The U.S. House of Representatives has approved a trio of measures that would block Trump administration efforts to expand areas of oil and natural gas drilling off shores of the United States.
The House on Wednesday passed by a 238-189 vote the Coastal and Marine Economies Protection Act (HR 1941), which would ban offshore oil and gas drilling off the Atlantic and Pacific coasts. Also passed Wednesday, by a 248-180 vote, was the Protecting and Securing Florida’s Coastline Act (HR 205), with about 20 Republicans voting for the measure. On Thursday, lawmakers voted 225-193 to pass the Arctic Cultural and Coastal Plain Protection Act (HR 1146), which would prohibit oil and gas development in the Coastal Plain of the Arctic National Wildlife Refuge in Alaska.

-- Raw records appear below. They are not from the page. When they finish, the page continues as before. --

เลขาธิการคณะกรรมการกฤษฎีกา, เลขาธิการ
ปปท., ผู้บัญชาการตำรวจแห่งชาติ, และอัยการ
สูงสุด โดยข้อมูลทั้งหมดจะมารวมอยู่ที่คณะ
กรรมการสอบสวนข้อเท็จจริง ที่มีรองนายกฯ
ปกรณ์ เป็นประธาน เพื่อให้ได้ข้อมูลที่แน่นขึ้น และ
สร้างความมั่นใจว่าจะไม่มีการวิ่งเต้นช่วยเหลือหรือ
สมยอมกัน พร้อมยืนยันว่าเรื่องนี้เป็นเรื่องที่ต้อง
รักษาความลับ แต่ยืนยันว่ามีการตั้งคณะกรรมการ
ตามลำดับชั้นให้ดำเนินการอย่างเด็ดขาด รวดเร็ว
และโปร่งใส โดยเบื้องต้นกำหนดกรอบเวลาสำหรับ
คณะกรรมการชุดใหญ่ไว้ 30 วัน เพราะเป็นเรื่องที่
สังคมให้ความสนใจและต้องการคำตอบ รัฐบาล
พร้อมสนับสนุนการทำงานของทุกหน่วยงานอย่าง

“Today the House took definitive action to ensure there are never any oil rigs off South Carolina’s shores,” said Rep. Joe Cunningham (D-SC), sponsor of HR 1941. “South Carolinians on both sides of the aisle have sent the message loud and clear: we don’t want offshore drilling and we don’t need offshore drilling. Now I call on my colleagues in the Senate to heed the call of coastal communities across the country and pass this bill.”
While the Democratic majority in the House was joined by some Republicans in approving the measures, chances of the GOP-dominated Senate also approving them are considered slim.

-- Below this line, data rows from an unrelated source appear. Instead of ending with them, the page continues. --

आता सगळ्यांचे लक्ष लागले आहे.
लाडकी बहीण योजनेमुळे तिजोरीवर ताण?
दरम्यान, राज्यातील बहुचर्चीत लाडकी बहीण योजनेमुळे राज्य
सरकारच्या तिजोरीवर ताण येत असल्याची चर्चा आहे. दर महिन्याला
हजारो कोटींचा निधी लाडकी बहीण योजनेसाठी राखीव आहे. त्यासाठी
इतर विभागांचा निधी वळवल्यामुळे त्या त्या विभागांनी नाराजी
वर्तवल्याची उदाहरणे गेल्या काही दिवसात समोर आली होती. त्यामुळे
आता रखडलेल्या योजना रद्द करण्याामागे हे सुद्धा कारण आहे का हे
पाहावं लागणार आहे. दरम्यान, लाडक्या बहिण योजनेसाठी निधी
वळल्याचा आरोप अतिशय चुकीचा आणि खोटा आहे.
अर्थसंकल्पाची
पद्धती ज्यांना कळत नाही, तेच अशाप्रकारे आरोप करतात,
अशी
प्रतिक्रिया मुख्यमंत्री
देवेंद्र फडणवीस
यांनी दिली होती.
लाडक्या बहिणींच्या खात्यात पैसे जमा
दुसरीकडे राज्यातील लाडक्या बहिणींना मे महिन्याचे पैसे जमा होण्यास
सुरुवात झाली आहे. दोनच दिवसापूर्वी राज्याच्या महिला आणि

“These bills will cause countries with poor environmental standards and higher pollution to dominate production and industry. They will increase global emissions and hurt the environment…I will block these bills in the U.S. Senate and continue to work for bicameral, bipartisan energy solutions,” said Sen. Bill Cassidy (R-LA), chairman of the Senate Energy and Natural Resources subcommittee on Energy.
The bills would throw a wrench into Trump administration plans to open vast areas offshore portions of the United States to drilling.
In April 2017 Trump signed an executive order (EO) directing the Department of Interior to consider allowing oil and gas leasing in several offshore areas, including the Atlantic and Arctic oceans, the Beaufort and Chukchi seas, Alaska’s Cook Inlet and the Gulf of Mexico (GOM). Specifically, the EO called for annual lease sales in the Western GOM, Central GOM, Beaufort Sea, Chukchi Sea, Cook Inlet, Mid-Atlantic and South Atlantic planning areas.
President Obama had removed the Beaufort and Chukchi seas from the five-year leasing program and issued a presidential memorandum to withdraw 115 million acres in the Arctic outer continental shelf (OCS) and 3.8 million acres in the north and mid-Atlantic OCS from future oil and gas drilling.
Earlier this year, a federal district court judge ruled that the 2017 EO executive order was “unlawful and invalid,” because Trump had exceeded his authority under the Outer Continental Shelf Lands Act, and ordered the areas closed to leasing. That decision may have made the House bills a moot point. In April, Interior Secretary David Bernhardt reportedly told the Wall Street Journal that the administration was grappling with the district court decision and had effectively tabled plans to expand offshore drilling.